The masterful David Fincher serves as an executive director on Mindhunter, focusing on the FBI in 1977, during the early stages of criminal profiling. The show illustrates how profiling not only came into play but instated investigations even up to this day. It’s a beautifully shot show, as well as masterfully acted and is definitely worth a watch.
The smash-hit Stranger Things from 2016 was a hit again this year for its second season. That said, I thought the season fell flat and couldn’t get off the ground. I thought the first season was well made but relied too heavily on nostalgia from the ’80s. The second season was even worse, including the characters and storyline. I will not be watching the third season.
Our favourite horse-man hybrid – Bojack Horseman – was back for a fourth year and it was an astonishing season, filled with many laughs but with an equal amount of real-life scenarios that resonate with audiences. For a show in which animals talk and live like people, this is one of the most human shows out there right now. I highly recommend it if you’re into dramedies.
Big Mouth is by far one of the strangest shows to grace Netflix. This crude, lewd and rude offering about the tribulations of puberty was well received by critics and audiences for its unashamed approach to the subject matter and its willingness to ‘take a risk.’ I admit, I found it enjoyable the first time I watched it but after a second viewing, I was wrong about it being enjoyable.
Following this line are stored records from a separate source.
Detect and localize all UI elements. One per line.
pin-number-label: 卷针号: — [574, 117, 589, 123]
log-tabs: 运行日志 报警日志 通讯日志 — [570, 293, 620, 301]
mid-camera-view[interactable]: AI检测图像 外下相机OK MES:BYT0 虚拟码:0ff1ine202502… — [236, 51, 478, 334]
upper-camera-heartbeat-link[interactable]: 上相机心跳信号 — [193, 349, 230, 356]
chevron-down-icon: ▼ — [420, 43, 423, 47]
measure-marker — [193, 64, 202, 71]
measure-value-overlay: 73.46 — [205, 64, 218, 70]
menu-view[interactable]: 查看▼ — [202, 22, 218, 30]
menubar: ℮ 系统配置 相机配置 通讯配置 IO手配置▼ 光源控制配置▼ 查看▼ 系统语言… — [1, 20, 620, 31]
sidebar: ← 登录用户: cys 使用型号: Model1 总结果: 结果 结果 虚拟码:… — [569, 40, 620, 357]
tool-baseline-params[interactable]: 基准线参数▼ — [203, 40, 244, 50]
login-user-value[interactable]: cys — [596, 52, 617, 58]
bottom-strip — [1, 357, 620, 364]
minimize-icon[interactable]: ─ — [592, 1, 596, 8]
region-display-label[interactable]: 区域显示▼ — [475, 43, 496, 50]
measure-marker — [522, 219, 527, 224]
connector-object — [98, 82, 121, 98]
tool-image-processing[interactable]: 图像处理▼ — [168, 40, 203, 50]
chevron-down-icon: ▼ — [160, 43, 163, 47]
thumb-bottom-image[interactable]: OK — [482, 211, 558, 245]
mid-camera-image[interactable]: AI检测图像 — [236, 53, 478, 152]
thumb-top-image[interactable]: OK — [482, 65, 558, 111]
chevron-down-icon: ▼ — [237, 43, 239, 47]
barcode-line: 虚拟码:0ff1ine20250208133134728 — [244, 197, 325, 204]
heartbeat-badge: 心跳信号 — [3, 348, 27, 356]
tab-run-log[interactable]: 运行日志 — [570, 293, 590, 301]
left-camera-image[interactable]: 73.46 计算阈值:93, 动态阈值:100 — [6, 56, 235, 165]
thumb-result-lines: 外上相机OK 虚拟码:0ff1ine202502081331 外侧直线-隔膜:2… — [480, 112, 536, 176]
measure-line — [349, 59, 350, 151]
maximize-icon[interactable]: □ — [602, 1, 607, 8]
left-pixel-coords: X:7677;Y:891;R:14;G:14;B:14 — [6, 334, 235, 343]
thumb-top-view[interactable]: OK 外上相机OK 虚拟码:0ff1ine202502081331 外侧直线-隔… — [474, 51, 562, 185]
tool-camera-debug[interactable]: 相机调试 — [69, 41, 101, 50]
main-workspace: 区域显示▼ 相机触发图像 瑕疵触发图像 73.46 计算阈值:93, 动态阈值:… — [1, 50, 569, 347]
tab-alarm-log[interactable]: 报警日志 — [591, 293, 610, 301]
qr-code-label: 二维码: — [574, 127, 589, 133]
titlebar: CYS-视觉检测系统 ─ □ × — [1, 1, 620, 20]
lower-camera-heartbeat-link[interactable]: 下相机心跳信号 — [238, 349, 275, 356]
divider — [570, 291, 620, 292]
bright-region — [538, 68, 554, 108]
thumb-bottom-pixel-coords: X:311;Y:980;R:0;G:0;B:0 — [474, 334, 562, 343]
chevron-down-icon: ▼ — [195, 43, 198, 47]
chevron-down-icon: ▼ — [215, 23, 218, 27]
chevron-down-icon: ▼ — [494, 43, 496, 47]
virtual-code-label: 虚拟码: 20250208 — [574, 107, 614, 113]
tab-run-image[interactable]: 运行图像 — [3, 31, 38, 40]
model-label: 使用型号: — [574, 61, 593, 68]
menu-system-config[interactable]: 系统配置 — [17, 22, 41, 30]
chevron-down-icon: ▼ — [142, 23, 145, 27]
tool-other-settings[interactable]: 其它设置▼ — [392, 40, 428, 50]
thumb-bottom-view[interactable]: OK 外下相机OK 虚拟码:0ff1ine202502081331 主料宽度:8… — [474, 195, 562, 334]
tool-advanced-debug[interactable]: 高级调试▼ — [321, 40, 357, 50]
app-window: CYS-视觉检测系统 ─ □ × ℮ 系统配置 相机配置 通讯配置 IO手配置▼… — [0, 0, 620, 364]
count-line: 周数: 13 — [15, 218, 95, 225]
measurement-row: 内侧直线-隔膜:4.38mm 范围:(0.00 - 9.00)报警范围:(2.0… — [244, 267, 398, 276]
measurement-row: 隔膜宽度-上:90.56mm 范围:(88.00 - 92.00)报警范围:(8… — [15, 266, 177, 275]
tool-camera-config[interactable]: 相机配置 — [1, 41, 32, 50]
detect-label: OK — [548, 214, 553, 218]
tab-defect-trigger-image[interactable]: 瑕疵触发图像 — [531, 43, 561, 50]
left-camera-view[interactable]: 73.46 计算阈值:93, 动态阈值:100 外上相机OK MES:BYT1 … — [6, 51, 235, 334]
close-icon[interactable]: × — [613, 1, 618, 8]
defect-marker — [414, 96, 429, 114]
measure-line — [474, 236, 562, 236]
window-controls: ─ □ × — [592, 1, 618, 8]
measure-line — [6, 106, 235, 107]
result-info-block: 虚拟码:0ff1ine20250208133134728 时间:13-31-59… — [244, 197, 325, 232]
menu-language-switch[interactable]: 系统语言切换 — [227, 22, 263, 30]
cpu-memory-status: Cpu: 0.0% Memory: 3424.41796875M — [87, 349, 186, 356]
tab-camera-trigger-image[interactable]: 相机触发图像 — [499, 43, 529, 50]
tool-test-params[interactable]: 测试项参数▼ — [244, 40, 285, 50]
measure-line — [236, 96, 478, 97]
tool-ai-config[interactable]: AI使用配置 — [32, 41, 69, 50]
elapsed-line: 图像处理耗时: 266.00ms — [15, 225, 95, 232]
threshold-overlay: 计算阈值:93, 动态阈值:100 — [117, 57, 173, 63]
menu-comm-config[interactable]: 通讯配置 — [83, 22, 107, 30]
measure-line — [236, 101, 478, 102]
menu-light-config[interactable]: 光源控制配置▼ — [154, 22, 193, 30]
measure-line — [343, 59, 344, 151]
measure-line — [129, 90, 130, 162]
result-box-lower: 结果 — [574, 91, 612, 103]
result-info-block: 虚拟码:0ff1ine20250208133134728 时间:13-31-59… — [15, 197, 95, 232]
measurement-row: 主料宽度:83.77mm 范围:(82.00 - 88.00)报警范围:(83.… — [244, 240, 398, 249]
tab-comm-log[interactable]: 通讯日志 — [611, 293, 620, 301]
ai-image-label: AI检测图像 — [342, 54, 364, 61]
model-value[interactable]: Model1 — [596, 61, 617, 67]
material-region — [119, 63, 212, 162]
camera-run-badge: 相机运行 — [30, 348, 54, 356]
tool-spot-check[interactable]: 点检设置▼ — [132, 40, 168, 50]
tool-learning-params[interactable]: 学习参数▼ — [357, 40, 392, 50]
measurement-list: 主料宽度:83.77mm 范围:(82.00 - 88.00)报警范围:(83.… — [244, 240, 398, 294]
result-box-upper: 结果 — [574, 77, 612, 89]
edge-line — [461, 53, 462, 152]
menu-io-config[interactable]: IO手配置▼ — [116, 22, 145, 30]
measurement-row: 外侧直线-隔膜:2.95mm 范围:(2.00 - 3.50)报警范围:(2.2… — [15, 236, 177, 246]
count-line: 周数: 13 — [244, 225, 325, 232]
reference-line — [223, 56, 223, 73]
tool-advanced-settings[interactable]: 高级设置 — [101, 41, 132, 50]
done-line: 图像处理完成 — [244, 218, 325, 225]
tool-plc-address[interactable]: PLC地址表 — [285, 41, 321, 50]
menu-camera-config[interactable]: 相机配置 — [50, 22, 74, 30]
The show has interesting concepts, yet never utilizes them. It also has no idea what it wants to be and who it’s made for. Steer clear of this one.
But the best of this year has to be Twin Peaks.
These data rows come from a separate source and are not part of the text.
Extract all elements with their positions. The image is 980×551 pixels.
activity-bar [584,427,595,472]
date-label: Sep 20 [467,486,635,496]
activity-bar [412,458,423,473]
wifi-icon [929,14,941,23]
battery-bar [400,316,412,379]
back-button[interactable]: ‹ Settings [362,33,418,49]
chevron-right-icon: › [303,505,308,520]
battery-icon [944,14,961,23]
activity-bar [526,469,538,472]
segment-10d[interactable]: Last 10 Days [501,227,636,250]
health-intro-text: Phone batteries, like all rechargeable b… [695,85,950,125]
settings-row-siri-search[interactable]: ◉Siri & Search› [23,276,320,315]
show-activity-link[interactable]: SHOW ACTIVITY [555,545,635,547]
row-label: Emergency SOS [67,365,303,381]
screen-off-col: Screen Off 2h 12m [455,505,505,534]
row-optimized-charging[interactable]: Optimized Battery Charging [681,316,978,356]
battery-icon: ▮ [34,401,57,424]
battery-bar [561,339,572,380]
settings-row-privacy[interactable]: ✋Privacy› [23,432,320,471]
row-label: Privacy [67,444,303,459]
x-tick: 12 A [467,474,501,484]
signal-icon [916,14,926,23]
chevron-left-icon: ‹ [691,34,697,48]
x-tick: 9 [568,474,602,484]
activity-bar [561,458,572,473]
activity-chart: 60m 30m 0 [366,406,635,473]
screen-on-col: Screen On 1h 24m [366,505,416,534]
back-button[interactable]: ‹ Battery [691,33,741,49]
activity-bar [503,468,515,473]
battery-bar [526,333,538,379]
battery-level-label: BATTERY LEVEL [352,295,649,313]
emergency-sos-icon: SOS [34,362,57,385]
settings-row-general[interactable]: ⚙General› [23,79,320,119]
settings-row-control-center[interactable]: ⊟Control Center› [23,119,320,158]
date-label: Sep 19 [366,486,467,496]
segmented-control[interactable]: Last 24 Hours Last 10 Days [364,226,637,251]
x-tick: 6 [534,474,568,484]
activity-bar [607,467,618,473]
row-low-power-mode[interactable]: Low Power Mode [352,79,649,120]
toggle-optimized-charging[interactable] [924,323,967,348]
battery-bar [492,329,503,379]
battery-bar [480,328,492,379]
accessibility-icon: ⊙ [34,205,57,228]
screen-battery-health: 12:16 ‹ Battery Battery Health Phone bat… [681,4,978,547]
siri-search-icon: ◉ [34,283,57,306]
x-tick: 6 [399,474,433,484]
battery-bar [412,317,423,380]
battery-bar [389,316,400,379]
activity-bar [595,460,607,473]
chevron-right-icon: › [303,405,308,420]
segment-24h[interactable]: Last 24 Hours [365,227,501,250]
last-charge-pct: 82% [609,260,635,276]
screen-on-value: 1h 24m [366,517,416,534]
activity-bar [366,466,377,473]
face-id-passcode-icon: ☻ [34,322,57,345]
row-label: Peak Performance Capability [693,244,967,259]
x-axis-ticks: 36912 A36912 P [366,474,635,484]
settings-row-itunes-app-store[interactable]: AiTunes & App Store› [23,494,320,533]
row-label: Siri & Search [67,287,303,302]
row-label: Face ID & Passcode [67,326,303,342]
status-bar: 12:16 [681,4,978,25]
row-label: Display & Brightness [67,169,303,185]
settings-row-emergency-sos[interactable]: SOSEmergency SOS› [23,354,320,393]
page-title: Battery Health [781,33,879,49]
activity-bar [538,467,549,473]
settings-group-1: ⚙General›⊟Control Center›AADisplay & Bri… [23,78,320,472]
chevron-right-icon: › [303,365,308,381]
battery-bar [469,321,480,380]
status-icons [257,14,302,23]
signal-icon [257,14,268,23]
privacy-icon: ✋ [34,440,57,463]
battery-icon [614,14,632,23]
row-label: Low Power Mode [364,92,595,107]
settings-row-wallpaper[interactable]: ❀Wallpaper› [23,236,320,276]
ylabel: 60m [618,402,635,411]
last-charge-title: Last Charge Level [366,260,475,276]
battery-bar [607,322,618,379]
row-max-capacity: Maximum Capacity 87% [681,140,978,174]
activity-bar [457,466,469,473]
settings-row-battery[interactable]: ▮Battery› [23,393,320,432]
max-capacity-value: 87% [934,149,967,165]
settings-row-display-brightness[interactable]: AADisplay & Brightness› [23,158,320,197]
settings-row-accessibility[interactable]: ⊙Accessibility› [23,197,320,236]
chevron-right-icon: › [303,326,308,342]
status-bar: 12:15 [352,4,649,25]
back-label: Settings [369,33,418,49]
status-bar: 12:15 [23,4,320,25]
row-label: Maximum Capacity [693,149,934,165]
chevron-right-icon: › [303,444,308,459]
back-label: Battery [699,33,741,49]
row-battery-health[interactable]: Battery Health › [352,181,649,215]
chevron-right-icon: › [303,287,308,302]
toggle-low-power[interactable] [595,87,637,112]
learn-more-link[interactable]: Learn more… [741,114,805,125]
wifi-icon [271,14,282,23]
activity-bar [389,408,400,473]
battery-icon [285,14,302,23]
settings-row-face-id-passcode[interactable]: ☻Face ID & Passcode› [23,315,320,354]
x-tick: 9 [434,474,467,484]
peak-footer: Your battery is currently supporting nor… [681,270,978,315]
This renaissance of TV we currently find ourselves in can be traced back to 1990 with the hit show created by filmmaker David Lynch and writer Mark Frost. The massive hit that spawned homages and parodies is my all-time favourite television show. It mixed drama, mystery, horror and Lynch’s signature surrealism and brought that into the mainstream.
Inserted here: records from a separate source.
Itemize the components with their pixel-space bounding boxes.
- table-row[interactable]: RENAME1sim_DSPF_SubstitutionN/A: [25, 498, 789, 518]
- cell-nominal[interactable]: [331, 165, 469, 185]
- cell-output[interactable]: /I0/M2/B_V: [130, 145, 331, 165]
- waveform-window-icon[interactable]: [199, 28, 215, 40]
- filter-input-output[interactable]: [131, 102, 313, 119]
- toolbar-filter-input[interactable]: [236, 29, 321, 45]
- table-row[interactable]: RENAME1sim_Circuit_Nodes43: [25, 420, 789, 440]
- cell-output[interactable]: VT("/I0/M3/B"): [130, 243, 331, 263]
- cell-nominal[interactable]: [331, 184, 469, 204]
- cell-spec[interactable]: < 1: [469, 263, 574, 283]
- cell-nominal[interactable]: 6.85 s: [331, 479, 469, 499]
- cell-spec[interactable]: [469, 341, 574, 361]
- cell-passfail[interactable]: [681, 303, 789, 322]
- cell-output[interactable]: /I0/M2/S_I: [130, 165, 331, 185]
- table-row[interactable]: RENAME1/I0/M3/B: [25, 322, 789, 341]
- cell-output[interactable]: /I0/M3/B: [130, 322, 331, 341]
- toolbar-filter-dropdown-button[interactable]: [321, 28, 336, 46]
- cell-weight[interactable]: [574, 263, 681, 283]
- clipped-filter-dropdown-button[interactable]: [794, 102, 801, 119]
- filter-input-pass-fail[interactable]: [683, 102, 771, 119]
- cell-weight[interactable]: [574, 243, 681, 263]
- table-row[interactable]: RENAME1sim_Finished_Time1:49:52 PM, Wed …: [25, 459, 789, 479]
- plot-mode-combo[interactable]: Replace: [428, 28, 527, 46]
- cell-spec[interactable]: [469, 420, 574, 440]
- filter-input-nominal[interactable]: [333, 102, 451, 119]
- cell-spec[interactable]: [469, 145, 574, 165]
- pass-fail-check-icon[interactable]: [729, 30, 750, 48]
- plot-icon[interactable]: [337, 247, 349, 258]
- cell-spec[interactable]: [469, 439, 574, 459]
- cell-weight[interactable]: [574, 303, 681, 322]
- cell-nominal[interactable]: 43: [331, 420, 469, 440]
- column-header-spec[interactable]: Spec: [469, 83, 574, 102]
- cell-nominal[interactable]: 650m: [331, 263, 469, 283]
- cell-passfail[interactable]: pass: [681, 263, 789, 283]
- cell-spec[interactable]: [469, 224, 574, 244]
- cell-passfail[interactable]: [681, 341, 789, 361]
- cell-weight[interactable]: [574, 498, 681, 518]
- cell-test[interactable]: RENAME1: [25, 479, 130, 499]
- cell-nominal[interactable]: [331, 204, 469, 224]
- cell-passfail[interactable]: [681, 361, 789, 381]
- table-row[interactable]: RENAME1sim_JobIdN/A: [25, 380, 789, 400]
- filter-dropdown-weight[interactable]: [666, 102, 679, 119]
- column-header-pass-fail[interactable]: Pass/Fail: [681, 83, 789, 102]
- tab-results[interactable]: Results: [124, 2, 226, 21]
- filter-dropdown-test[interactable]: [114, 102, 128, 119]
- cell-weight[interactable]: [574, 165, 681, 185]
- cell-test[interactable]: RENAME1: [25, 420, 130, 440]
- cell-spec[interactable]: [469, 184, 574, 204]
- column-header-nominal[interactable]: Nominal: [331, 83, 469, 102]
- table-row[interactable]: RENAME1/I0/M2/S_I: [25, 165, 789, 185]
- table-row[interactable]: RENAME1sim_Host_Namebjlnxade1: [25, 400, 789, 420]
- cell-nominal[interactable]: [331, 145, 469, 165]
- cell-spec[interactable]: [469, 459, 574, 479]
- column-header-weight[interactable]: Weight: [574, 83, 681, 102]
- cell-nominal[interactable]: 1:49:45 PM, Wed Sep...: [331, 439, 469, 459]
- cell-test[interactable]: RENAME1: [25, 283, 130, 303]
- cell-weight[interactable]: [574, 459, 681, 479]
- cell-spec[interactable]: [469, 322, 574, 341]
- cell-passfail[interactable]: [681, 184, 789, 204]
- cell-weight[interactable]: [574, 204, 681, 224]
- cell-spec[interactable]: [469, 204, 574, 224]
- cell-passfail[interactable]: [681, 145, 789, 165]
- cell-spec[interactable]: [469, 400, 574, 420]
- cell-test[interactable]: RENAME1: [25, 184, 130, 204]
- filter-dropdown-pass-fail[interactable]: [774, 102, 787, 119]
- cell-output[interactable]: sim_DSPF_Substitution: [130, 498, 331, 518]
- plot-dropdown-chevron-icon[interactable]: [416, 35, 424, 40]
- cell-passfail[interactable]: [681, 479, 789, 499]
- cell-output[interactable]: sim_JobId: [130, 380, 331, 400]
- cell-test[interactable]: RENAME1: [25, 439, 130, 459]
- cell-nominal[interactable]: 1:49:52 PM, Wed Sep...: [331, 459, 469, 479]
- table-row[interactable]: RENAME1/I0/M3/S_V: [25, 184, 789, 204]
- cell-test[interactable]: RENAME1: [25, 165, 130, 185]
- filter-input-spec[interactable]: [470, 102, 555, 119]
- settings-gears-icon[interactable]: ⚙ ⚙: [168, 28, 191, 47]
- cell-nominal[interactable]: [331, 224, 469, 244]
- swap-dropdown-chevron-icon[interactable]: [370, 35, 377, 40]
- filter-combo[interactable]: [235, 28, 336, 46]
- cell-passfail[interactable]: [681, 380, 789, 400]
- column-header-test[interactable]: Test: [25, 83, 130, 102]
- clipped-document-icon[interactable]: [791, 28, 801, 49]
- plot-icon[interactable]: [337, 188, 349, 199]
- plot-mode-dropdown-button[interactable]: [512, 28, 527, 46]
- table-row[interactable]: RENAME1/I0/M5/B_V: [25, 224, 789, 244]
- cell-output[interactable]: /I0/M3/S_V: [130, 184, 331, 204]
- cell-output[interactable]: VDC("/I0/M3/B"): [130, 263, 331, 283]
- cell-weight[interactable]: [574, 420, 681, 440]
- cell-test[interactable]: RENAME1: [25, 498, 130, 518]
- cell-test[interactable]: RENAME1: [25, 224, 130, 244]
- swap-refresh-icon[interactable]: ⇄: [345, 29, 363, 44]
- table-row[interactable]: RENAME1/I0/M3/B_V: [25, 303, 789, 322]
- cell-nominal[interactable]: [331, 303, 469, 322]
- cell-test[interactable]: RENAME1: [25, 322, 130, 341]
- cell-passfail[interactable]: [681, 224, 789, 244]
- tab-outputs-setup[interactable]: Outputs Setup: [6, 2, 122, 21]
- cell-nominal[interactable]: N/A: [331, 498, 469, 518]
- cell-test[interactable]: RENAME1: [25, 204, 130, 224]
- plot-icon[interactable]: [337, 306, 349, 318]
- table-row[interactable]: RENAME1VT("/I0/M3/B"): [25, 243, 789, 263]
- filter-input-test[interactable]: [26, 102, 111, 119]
I wouldn’t mention this show if it had no relevance. After 25 years of being off the air, Twin Peaks came back to people’s television sets for an 18-episode season. Season 3 or better known as The Return, aired on Showtime and brought the characters we fell in love with back into our living rooms. If you were expecting the quirky soap opera that it was before, you’re in for a treat. Lynch and Frost create an 18-hour surreal trip into the minds and realms that inhabit this world. Some fans were turned off by this and others marveled in it.
From the opening moment of the first episode, I knew I was in for a wild ride. I had my arms fully extended outside of the cart. Every line of dialogue, every strange occurrence, every second of ambient silence and every confusing plot line, I was invested. I took the journey that FBI Special Agent Dale Cooper had in order to reach the town of Twin Peaks once again. By the time the season finale came, I didn’t want it to end. I didn’t want to say goodnight to these characters or this world again. The Return was a massive hit for Showtime’s streaming service and proved to people that Lynch still had it. If you’re a fan of Lynch or of Twin Peaks, you have to watch the new season. Twin Peaks: The Return was the greatest thing to come from television in 2017.